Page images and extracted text
----------
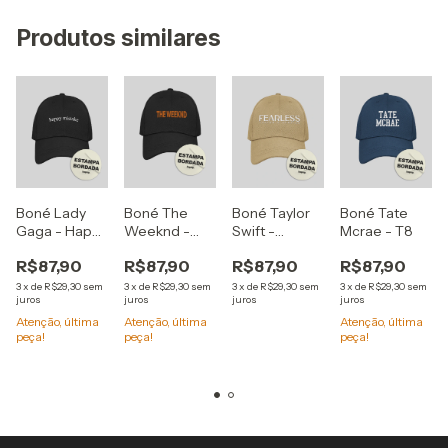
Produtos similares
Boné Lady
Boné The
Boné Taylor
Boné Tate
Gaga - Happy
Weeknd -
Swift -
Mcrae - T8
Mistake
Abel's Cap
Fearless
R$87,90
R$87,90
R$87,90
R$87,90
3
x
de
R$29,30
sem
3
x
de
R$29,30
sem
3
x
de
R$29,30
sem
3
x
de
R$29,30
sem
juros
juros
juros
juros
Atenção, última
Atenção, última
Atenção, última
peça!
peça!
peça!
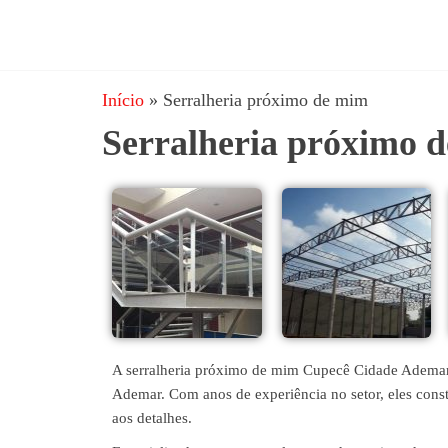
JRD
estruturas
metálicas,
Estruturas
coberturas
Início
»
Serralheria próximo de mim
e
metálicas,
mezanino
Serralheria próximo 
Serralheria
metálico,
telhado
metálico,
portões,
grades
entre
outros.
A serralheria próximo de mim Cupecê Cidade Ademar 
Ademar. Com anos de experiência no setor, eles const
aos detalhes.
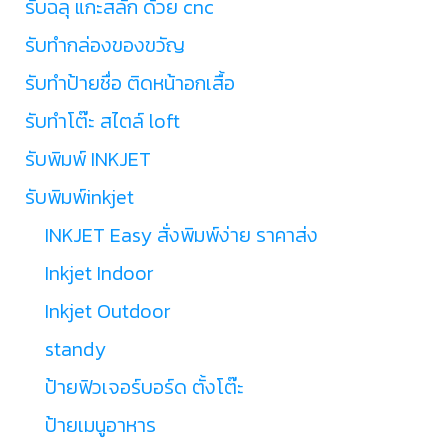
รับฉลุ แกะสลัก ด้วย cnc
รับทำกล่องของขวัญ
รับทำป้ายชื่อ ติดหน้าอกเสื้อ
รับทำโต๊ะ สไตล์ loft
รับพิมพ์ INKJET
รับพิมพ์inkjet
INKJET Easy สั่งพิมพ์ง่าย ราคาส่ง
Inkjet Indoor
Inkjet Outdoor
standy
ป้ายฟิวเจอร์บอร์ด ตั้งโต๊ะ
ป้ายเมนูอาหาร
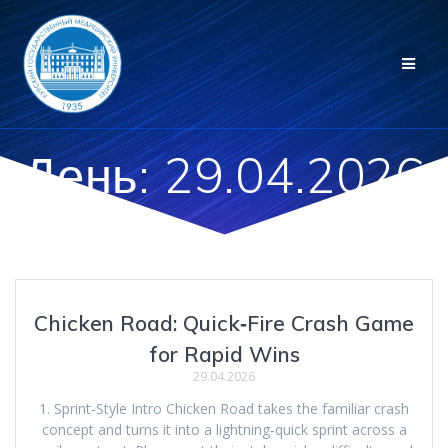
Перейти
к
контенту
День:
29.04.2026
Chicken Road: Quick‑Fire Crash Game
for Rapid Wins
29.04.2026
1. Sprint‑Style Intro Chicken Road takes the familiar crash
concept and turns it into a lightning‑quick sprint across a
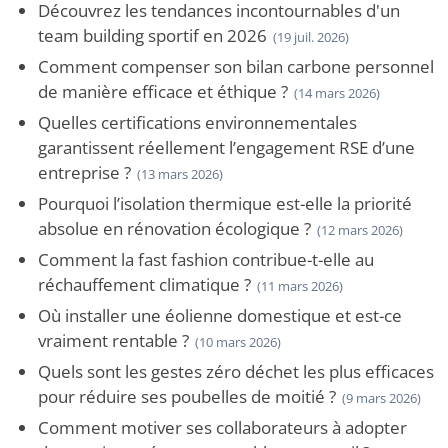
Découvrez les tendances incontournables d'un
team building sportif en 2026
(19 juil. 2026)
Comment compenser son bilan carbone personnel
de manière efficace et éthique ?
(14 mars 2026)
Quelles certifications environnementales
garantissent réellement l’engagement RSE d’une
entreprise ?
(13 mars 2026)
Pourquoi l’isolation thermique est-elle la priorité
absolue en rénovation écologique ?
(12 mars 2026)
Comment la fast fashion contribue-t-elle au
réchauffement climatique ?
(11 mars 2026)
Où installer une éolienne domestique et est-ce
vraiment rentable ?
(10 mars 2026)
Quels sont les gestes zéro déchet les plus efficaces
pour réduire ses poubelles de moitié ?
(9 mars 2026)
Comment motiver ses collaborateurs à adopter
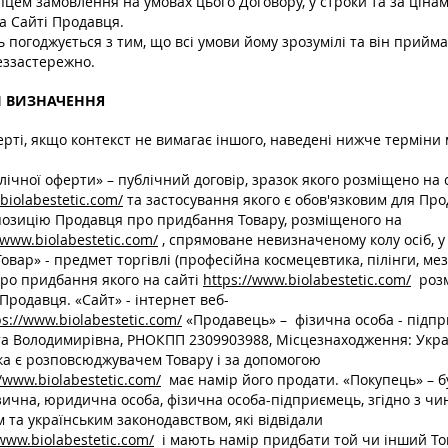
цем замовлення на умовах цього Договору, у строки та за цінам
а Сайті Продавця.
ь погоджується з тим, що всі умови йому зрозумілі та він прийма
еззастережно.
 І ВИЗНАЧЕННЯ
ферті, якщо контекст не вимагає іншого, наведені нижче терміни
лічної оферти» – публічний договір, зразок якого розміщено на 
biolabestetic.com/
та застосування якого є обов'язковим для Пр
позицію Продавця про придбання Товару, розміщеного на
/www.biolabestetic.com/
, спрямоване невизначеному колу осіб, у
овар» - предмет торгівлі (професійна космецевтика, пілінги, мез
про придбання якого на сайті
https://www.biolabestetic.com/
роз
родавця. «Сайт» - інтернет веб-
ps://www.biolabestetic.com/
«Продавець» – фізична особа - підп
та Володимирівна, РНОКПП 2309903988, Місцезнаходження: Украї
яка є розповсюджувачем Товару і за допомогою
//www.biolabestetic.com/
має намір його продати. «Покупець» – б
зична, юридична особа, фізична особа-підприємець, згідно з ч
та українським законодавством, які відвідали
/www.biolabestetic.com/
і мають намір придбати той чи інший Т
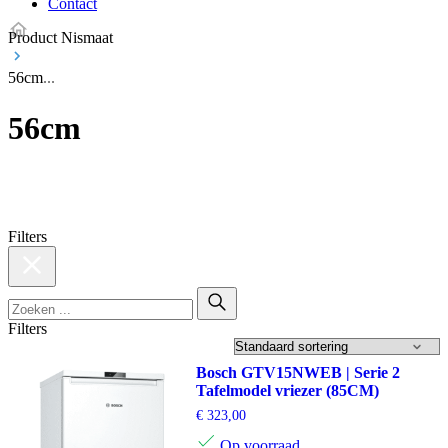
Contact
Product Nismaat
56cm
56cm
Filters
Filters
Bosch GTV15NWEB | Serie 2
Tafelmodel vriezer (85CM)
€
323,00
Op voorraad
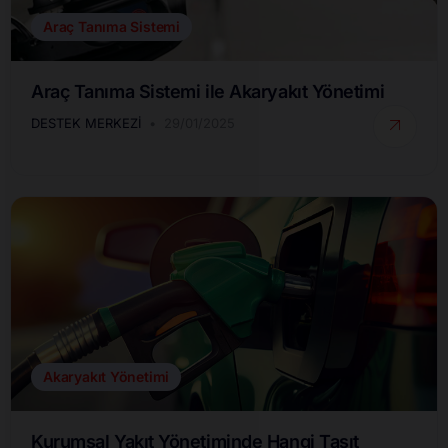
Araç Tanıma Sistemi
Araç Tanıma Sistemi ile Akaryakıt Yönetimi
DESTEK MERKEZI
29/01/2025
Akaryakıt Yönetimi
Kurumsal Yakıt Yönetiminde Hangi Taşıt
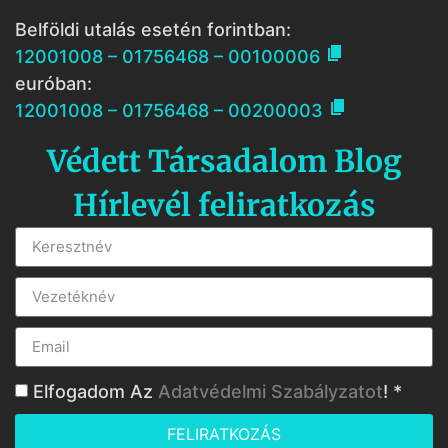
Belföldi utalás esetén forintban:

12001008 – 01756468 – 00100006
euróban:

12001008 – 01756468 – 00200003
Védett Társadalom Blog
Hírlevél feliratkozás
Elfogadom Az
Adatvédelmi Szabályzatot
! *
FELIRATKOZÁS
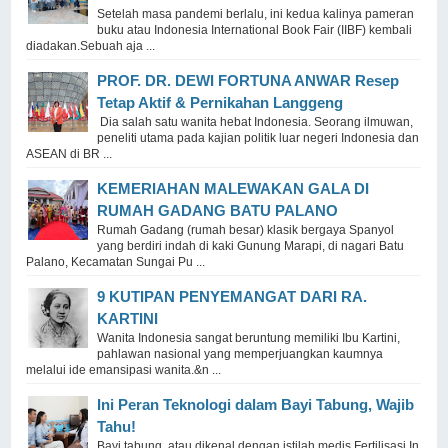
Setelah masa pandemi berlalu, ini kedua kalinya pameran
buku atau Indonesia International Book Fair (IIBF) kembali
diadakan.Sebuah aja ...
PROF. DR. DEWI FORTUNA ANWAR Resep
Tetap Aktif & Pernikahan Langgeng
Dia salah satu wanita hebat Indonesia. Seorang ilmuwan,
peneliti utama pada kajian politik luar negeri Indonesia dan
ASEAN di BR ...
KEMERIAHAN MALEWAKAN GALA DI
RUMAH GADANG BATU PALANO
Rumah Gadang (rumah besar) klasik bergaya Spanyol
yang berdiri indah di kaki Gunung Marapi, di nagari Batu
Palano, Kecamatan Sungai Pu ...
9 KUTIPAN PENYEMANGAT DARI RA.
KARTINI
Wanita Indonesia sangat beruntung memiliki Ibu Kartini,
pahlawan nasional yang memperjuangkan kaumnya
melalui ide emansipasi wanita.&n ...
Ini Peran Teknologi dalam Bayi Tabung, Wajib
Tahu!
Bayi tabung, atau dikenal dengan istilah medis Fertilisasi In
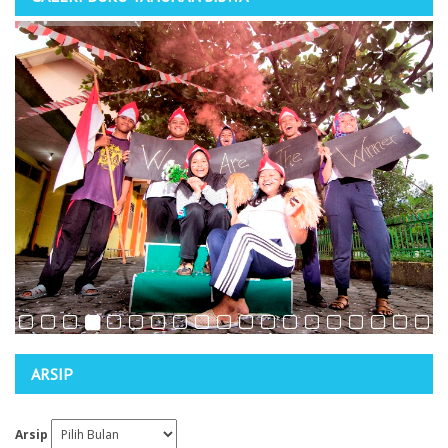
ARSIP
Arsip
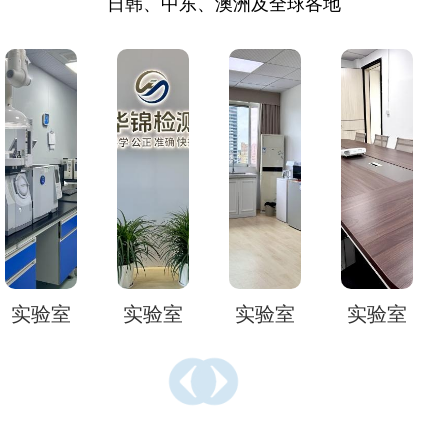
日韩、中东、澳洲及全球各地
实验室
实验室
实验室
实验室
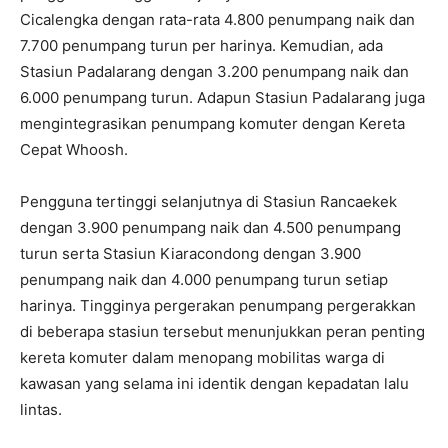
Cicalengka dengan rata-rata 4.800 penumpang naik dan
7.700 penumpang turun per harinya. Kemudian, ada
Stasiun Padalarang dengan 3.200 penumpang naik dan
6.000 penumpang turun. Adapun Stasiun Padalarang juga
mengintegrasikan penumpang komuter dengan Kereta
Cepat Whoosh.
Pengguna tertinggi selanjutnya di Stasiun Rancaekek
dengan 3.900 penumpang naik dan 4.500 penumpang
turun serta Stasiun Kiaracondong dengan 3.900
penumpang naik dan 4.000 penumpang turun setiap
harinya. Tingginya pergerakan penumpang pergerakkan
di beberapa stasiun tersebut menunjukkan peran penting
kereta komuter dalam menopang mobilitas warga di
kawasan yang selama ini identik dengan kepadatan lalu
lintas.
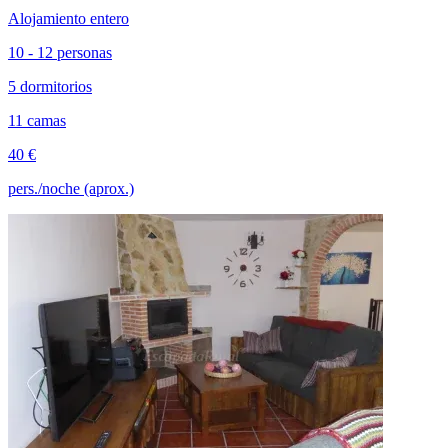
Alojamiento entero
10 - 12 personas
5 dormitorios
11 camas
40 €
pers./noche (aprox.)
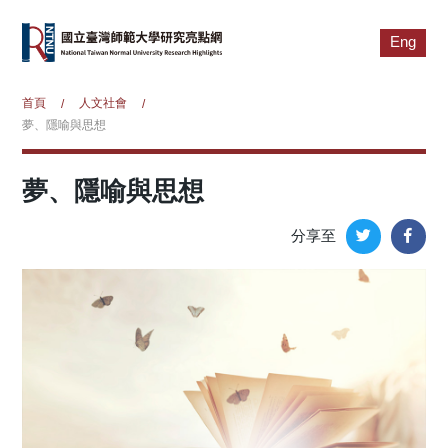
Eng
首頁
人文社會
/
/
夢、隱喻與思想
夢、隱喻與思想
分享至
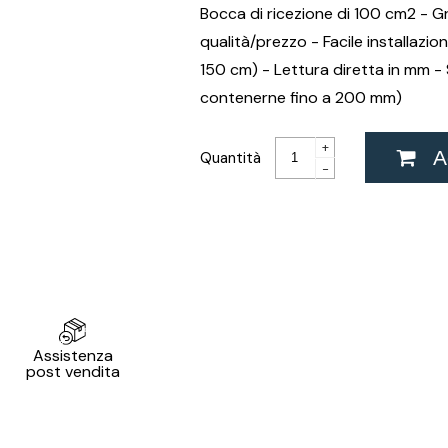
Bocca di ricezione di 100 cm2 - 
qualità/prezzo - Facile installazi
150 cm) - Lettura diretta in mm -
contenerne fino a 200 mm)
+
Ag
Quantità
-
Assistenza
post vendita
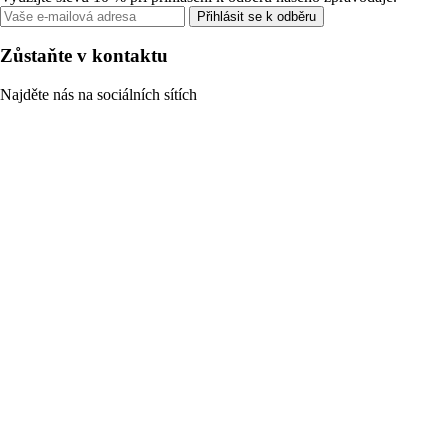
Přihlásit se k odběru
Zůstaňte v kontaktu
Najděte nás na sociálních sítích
----------
• **What you have to do**:
Give the lines above again exactly, from the one containing "for Rapid Wins" to the one containing "ферті, якщо контекст", both included, but leave out the pictures.

• **Answer to this task**:
for Rapid Wins
29.04.2026
1. Sprint‑Style Intro Chicken Road takes the familiar crash
concept and turns it into a lightning‑quick sprint across a
Découvrez les tendances incontournables d'un
team building sportif en 2026
(19 juil. 2026)
Comment compenser son bilan carbone personnel
de manière efficace et éthique ?
(14 mars 2026)
Quelles certifications environnementales
garantissent réellement l’engagement RSE d’une
entreprise ?
(13 mars 2026)
Pourquoi l’isolation thermique est-elle la priorité
absolue en rénovation écologique ?
(12 mars 2026)
Comment la fast fashion contribue-t-elle au
réchauffement climatique ?
(11 mars 2026)
Où installer une éolienne domestique et est-ce
vraiment rentable ?
(10 mars 2026)
Quels sont les gestes zéro déchet les plus efficaces
pour réduire ses poubelles de moitié ?
(9 mars 2026)
Comment motiver ses collaborateurs à adopter
цем замовлення на умовах цього Договору, у строки та за цінам
а Сайті Продавця.
ь погоджується з тим, що всі умови йому зрозумілі та він прийма
еззастережно.
 І ВИЗНАЧЕННЯ
ферті, якщо контекст не вимагає іншого, наведені нижче терміни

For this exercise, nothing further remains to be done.